» Goal of the exercise: Retrieve all lines below that have the string "бани".

===== Given records =====

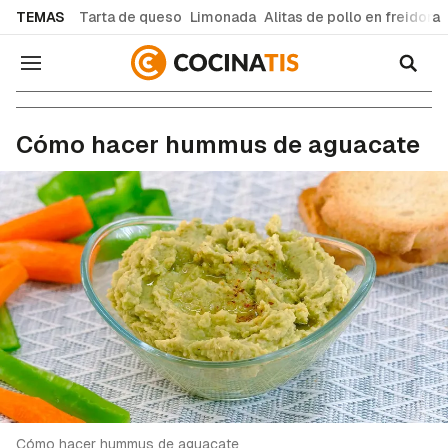
common.go-to-content
TEMAS
Tarta de queso
Limonada
Alitas de pollo en freidora
Navegación
Recetas de cocina fáciles y caseras
Cómo hacer hummus de aguacate
Cómo hacer hummus de aguacate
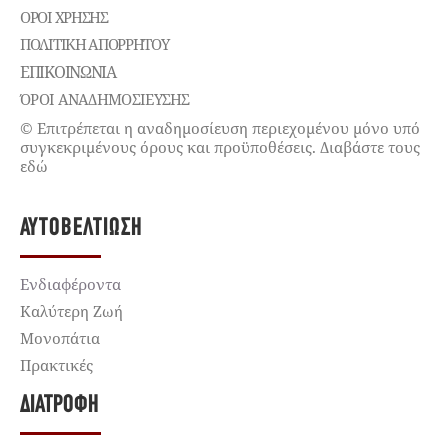
ΌΡΟΙ ΧΡΉΣΗΣ
ΠΟΛΙΤΙΚΉ ΑΠΟΡΡΉΤΟΥ
ΕΠΙΚΟΙΝΩΝΊΑ
ΌΡΟΙ ΑΝΑΔΗΜΟΣΙΕΥΣΗΣ
© Επιτρέπεται η αναδημοσίευση περιεχομένου μόνο υπό
συγκεκριμένους όρους και προϋποθέσεις. Διαβάστε τους
εδώ
ΑΥΤΟΒΕΛΤΊΩΣΗ
Ενδιαφέροντα
Καλύτερη Ζωή
Μονοπάτια
Πρακτικές
ΔΙΑΤΡΟΦΉ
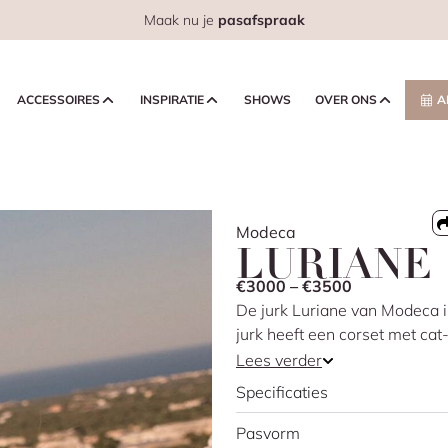
Maak nu je
pasafspraak
ACCESSOIRES
INSPIRATIE
SHOWS
OVER ONS
A
Modeca
LURIANE
€3000 – €3500
De jurk Luriane van Modeca is
jurk heeft een corset met cat
pareldetails. De losse bloe
Lees verder
accent, terwijl de sleep zorg
Specificaties
geeft het ontwerp een zachte,
Pasvorm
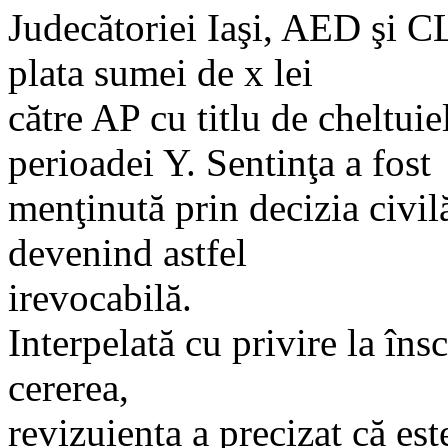
Judecătoriei Iaşi, AED şi CL 
plata sumei de x lei
către AP cu titlu de cheltuie
perioadei Y. Sentinţa a fost
menţinută prin decizia civil
devenind astfel
irevocabilă.
Interpelată cu privire la îns
cererea,
revizuienta a precizat că es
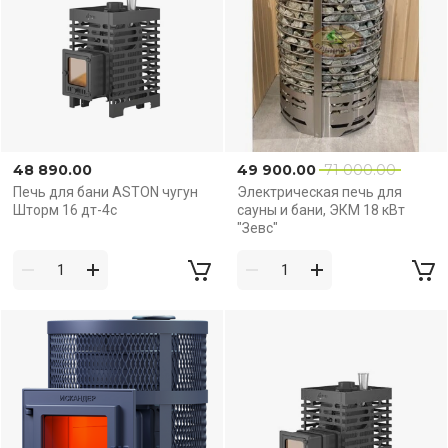
48 890.00
49 900.00
71 000.00
Печь для бани ASTON чугун
Электрическая печь для
Шторм 16 дт-4c
сауны и бани, ЭКМ 18 кВт
"Зевс"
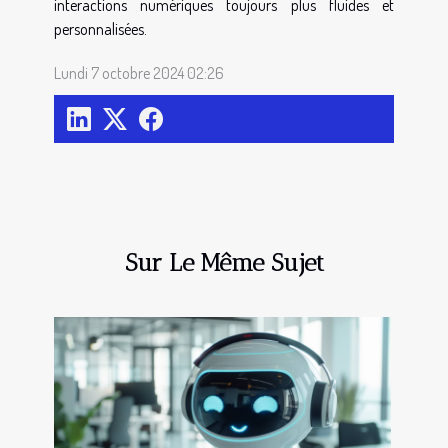
interactions numériques toujours plus fluides et
personnalisées.
Lundi 7 octobre 2024 02:26
Sur Le Même Sujet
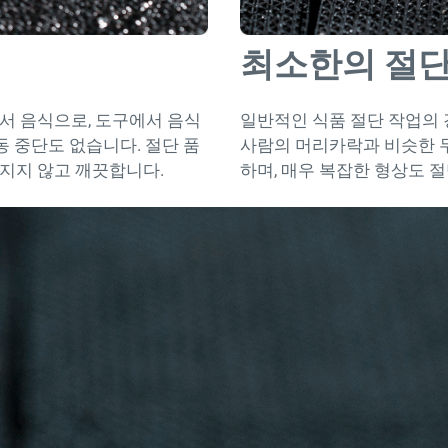
최소한의 절단
서 음식으로, 도구에서 음식
일반적인 식품 절단 작업의 경
동 중단도 없습니다. 절단 품
사람의 머리카락과 비슷한 두
지지 않고 깨끗합니다.
하며, 매우 복잡한 형상도 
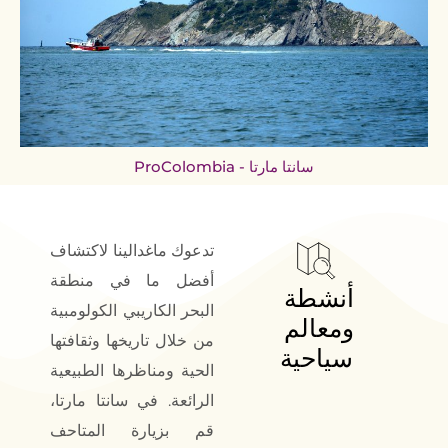
سانتا مارتا - ProColombia
تدعوك ماغدالينا لاكتشاف
أفضل ما في منطقة
أنشطة 
البحر الكاريبي الكولومبية
ومعالم 
من خلال تاريخها وثقافتها
سياحية
الحية ومناظرها الطبيعية
الرائعة. في سانتا مارتا،
قم بزيارة المتاحف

=====

» Output of the task:
Печь для бани ASTON чугун
сауны и бани, ЭКМ 18 кВт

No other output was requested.